When one large Southern California school district sought to fight its rising 15 cents per kilowatt hour utility bill, a photovoltaic system was a natural solution. Securing school board funding became possible only through the district's pledge to use the system as a community-wide educational tool for students and parents. Using a set of comprehensive district-wide standards and baseline designs created by Syska Hennessy Group, a combination of five middle and high schools (including both new and existing facilities of different sizes), set out to install five PV systems in applications specific to each school.

The district employed both the grid-tied and the standalone PV systems. The grid-tied integrated system made of thin PV tiles (not panels) was installed on the roof of the new schools to function as a part of the roofing system itself. These PV tiles can be made to match the color of the building's roofing tiles and are integrated into the roof, providing aesthetic appeal.

The standalone system created for the school district was designed for the sole purpose of educating its students. Situated in one classroom within each school, between one and four PV modules use a DC-powered fan (a simple blade that rotates) to mirror the PV on the school's roof, simulating real solar energy harvesting.

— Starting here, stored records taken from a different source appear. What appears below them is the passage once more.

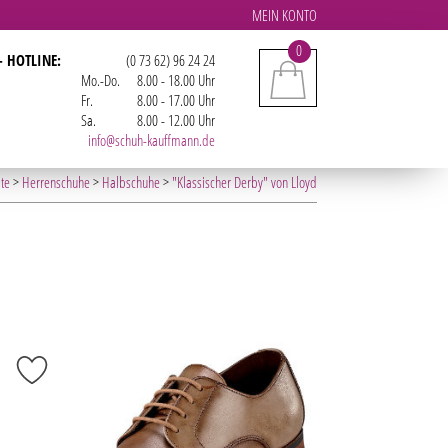
MEIN KONTO
0
- HOTLINE:
(0 73 62) 96 24 24
Mo.-Do.
8.00 - 18.00 Uhr
Fr.
8.00 - 17.00 Uhr
Sa.
8.00 - 12.00 Uhr
info@schuh-kauffmann.de
ite
>
Herrenschuhe
>
Halbschuhe
>
"Klassischer Derby" von Lloyd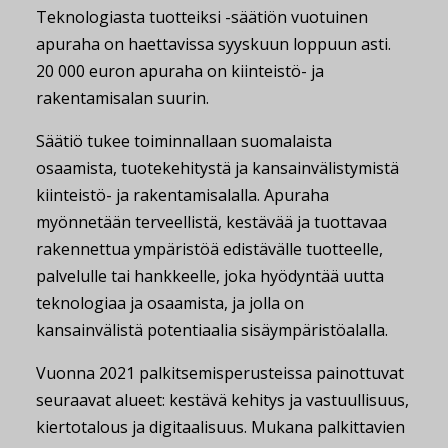
Teknologiasta tuotteiksi -säätiön vuotuinen
apuraha on haettavissa syyskuun loppuun asti.
20 000 euron apuraha on kiinteistö- ja
rakentamisalan suurin.
Säätiö tukee toiminnallaan suomalaista
osaamista, tuotekehitystä ja kansainvälistymistä
kiinteistö- ja rakentamisalalla. Apuraha
myönnetään terveellistä, kestävää ja tuottavaa
rakennettua ympäristöä edistävälle tuotteelle,
palvelulle tai hankkeelle, joka hyödyntää uutta
teknologiaa ja osaamista, ja jolla on
kansainvälistä potentiaalia sisäympäristöalalla.
Vuonna 2021 palkitsemisperusteissa painottuvat
seuraavat alueet: kestävä kehitys ja vastuullisuus,
kiertotalous ja digitaalisuus. Mukana palkittavien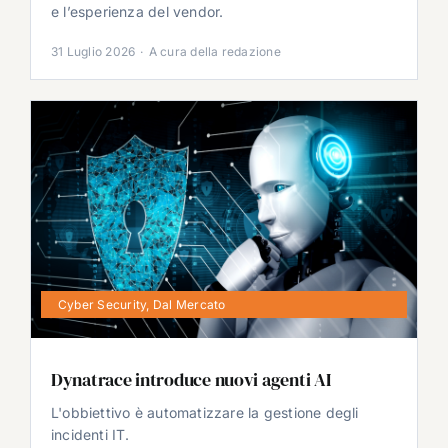
e l’esperienza del vendor.
31 Luglio 2026
·
A cura della redazione
Cyber Security
,
Dal Mercato
Dynatrace introduce nuovi agenti AI
L'obbiettivo è automatizzare la gestione degli
incidenti IT.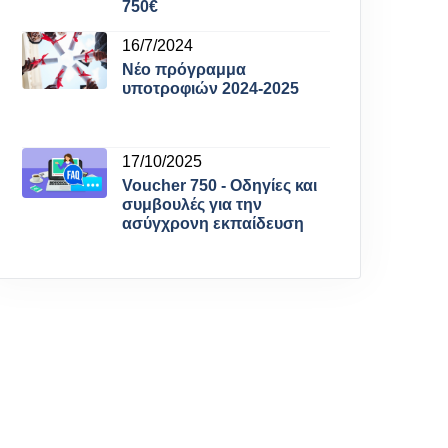
750€
16/7/2024
Νέο πρόγραμμα
υποτροφιών 2024-2025
17/10/2025
Voucher 750 - Οδηγίες και
συμβουλές για την
ασύγχρονη εκπαίδευση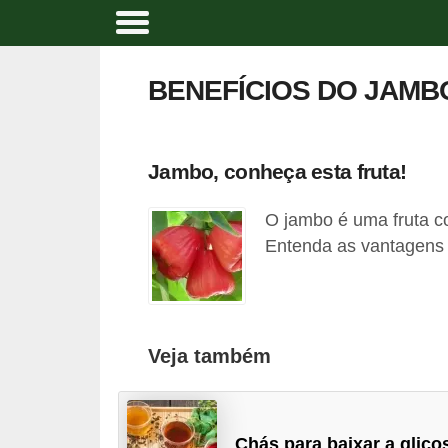
A
l
BENEFÍCIOS DO JAMB
i
m
e
Jambo, conheça esta fruta!
n
O jambo é uma fruta co
t
Entenda as vantagens e
a
ç
ã
o
Veja também
n
a
t
Chás para baixar a glico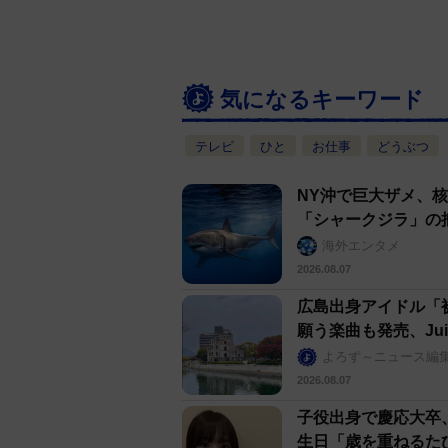
気になるキーワード
テレビ
ひと
お仕事
どうぶつ
NY沖で巨大ザメ、
「シャークジラ」の
海外エンタメ
2026.08.07
広島出身アイドル「
願う楽曲も発売、Jui
よろず～ニュース編
2026.08.07
子役出身で慶応大卒
生日「歳を重ねるた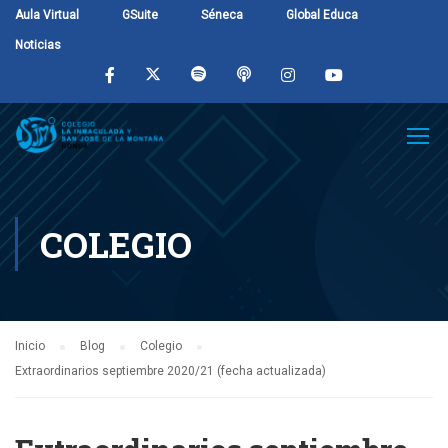
Aula Virtual
GSuite
Séneca
Global Educa
Noticias
COLEGIO
Inicio
Blog
Colegio
Extraordinarios septiembre 2020/21 (fecha actualizada)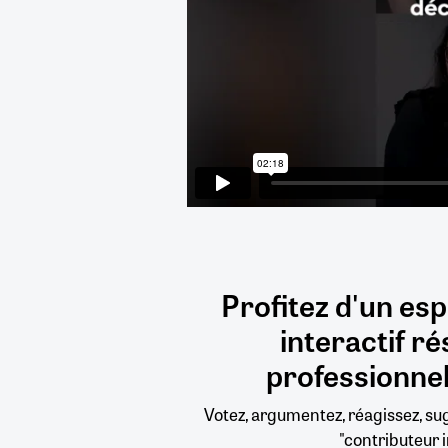
Profitez d'un es
interactif
ré
professionnel
Votez, argumentez, réagissez, s
"contributeur i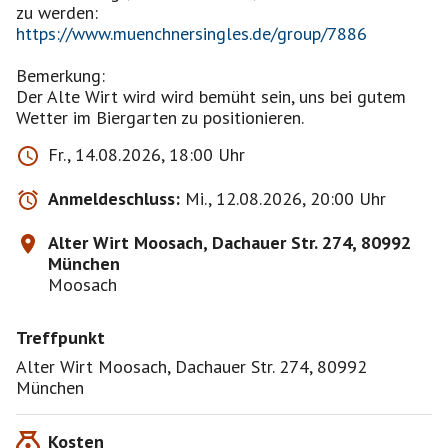
https://www.muenchnersingles.de/group/7886
Bemerkung:
Der Alte Wirt wird wird bemüht sein, uns bei gutem
Wetter im Biergarten zu positionieren.
Fr., 14.08.2026, 18:00 Uhr
Anmeldeschluss:
Mi., 12.08.2026, 20:00 Uhr
Alter Wirt Moosach, Dachauer Str. 274, 80992
München
Moosach
Treffpunkt
Alter Wirt Moosach, Dachauer Str. 274, 80992
München
Kosten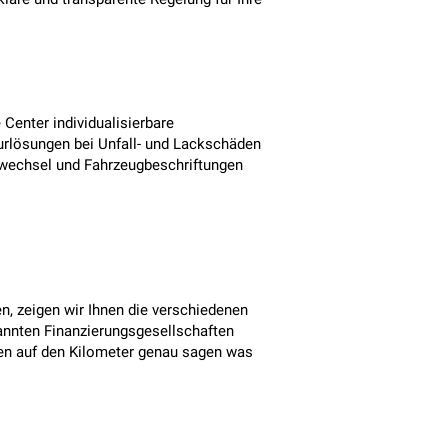
Center individualisierbare
turlösungen bei Unfall- und Lackschäden
erwechsel und Fahrzeugbeschriftungen
, zeigen wir Ihnen die verschiedenen
kannten Finanzierungsgesellschaften
n auf den Kilometer genau sagen was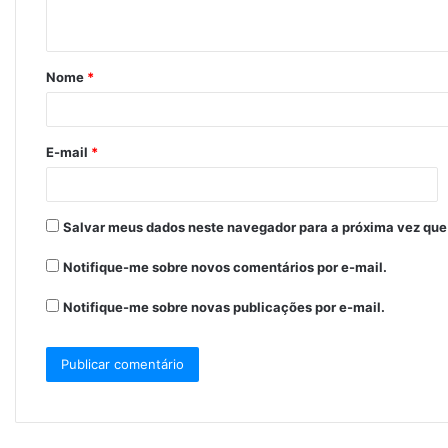
t
á
Nome
*
r
i
o
E-mail
*
*
Salvar meus dados neste navegador para a próxima vez que
Notifique-me sobre novos comentários por e-mail.
Notifique-me sobre novas publicações por e-mail.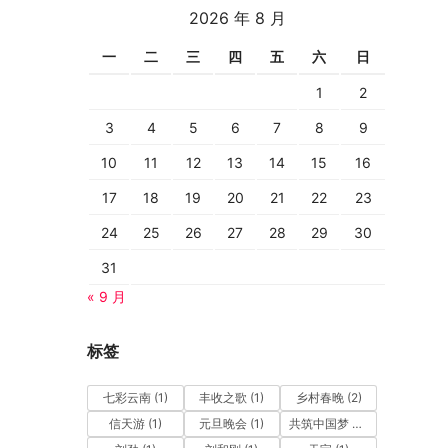
2026 年 8 月
一
二
三
四
五
六
日
1
2
3
4
5
6
7
8
9
10
11
12
13
14
15
16
17
18
19
20
21
22
23
24
25
26
27
28
29
30
31
« 9 月
标签
七彩云南
(1)
丰收之歌
(1)
乡村春晚
(2)
信天游
(1)
元旦晚会
(1)
共筑中国梦 幸福一起走
(1)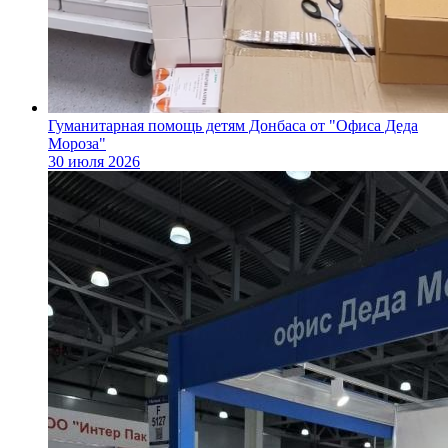
Гуманитарная помощь детям Донбаса от "Офиса Деда
Мороза"
30 июля 2026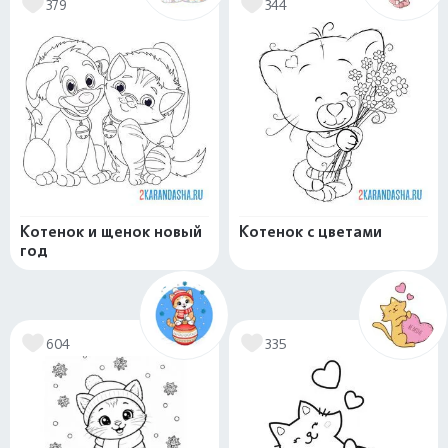
379
344
Котенок и щенок новый
Котенок с цветами
год
604
335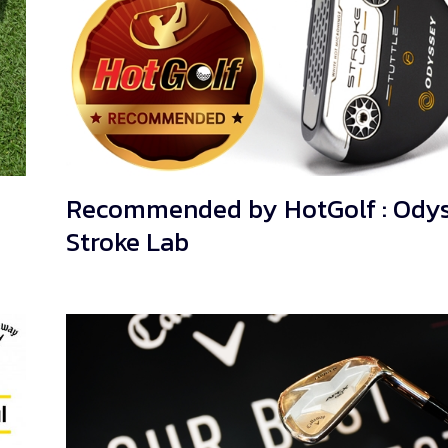
Recommended by HotGolf : Ody
Stroke Lab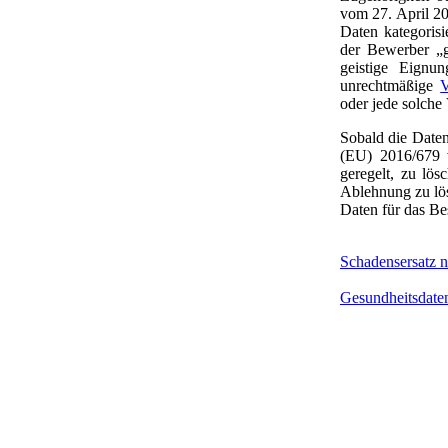
vom 27. April 20
Daten kategorisi
der Bewerber „g
geistige Eignu
unrechtmäßige
V
oder jede solche
Sobald die Daten 
(EU) 2016/679 v
geregelt, zu lö
Ablehnung zu lös
Daten für das Bes
Schadensersatz 
Gesundheitsdate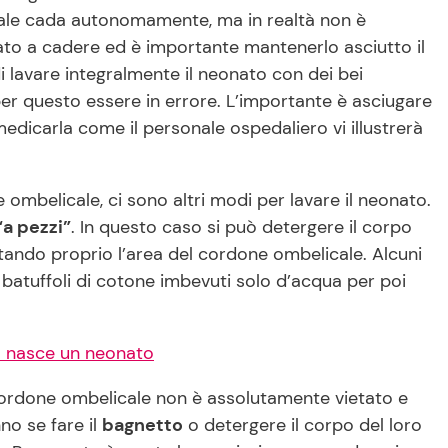
cale cada autonomamente, ma in realtà non è
ato a cadere ed è importante mantenerlo asciutto il
i lavare integralmente il neonato con dei bei
per questo essere in errore. L’importante è asciugare
edicarla come il personale ospedaliero vi illustrerà
ombelicale, ci sono altri modi per lavare il neonato.
“a pezzi”
. In questo caso si può detergere il corpo
tando proprio l’area del cordone ombelicale. Alcuni
batuffoli di cotone imbevuti solo d’acqua per poi
o nasce un neonato
cordone ombelicale non è assolutamente vietato e
no se fare il
bagnetto
o detergere il corpo del loro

This provides an opportunity for students, parents, administrators and board members to see how solar-energy generation works firsthand and how much energy it can really produce.

Although the applications differ according to the specifications at each school, the standards document created helps the district maintain uniformity across their PV systems, streamlining the installation, performance and maintenance of each.

There is no typical on-campus PV installation. The amount of sunlight and the availability of local, regional and federal incentives coupled with a school's individual sustainability goals will shape each system. But, one thing remains uniform — the viability of PV technology for schools. From K-12 facilities to university campuses, PVs are now teaching theoretical and practical lessons that promise to drive sustainability beyond the classroom and into the next generation.